→ Problem description
Extract from the entries below, exactly as given, only the lines from the line containing "सरकारले माघ १६" to the line containing "जबरजस्ती करणी अभियोगमा", both lines included.

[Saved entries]

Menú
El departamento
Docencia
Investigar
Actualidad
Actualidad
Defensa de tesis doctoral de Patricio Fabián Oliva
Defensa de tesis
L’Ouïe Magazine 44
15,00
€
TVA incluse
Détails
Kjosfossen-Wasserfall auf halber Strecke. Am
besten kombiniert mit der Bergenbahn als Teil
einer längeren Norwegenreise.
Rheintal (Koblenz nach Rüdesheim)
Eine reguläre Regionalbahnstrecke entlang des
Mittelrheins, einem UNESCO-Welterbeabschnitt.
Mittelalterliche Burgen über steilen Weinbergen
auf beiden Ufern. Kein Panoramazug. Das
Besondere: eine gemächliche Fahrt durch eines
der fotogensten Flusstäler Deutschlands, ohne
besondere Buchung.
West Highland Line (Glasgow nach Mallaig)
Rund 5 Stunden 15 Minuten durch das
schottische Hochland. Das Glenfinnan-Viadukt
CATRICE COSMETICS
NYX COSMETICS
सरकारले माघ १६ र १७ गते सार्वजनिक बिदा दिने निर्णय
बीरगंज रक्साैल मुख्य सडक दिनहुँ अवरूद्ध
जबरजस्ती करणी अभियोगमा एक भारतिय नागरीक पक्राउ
---
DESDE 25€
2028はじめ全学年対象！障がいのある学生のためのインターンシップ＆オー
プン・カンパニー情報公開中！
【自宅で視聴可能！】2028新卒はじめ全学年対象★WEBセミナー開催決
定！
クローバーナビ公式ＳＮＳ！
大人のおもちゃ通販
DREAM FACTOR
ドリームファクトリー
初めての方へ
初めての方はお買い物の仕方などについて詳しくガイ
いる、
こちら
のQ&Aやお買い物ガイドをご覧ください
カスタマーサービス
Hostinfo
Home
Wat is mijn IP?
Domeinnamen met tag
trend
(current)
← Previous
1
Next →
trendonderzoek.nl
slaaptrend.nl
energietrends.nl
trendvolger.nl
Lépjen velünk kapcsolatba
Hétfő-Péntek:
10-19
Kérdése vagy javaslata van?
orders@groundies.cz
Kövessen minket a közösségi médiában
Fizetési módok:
* * *
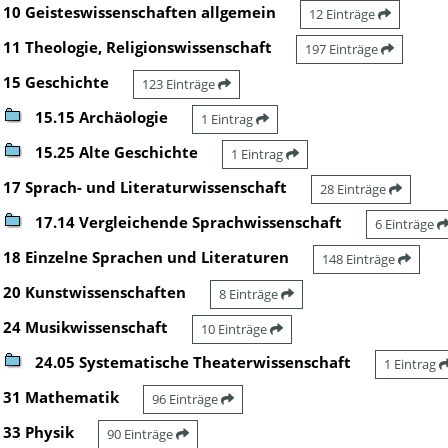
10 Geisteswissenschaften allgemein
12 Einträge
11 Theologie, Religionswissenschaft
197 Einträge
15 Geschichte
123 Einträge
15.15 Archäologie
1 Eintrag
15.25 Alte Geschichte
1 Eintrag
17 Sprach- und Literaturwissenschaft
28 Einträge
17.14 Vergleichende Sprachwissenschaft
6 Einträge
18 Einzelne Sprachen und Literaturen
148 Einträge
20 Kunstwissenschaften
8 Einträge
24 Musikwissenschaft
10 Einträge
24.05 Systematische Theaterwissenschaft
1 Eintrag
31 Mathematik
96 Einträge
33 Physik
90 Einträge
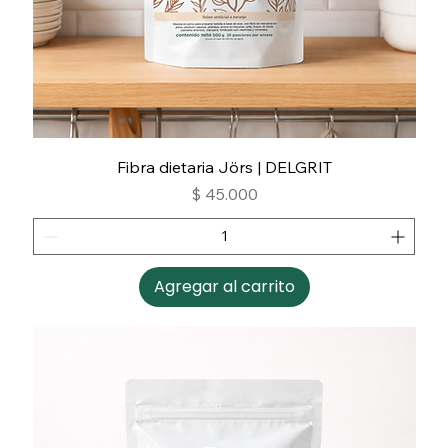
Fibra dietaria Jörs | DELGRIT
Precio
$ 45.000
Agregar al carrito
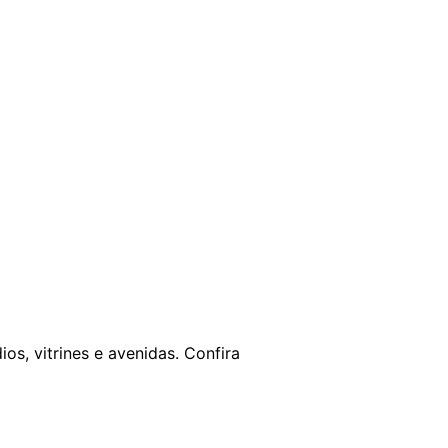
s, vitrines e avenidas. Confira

→ Your solution
सरकारले माघ १६ र १७ गते सार्वजनिक बिदा दिने निर्णय
बीरगंज रक्साैल मुख्य सडक दिनहुँ अवरूद्ध
जबरजस्ती करणी अभियोगमा एक भारतिय नागरीक पक्राउ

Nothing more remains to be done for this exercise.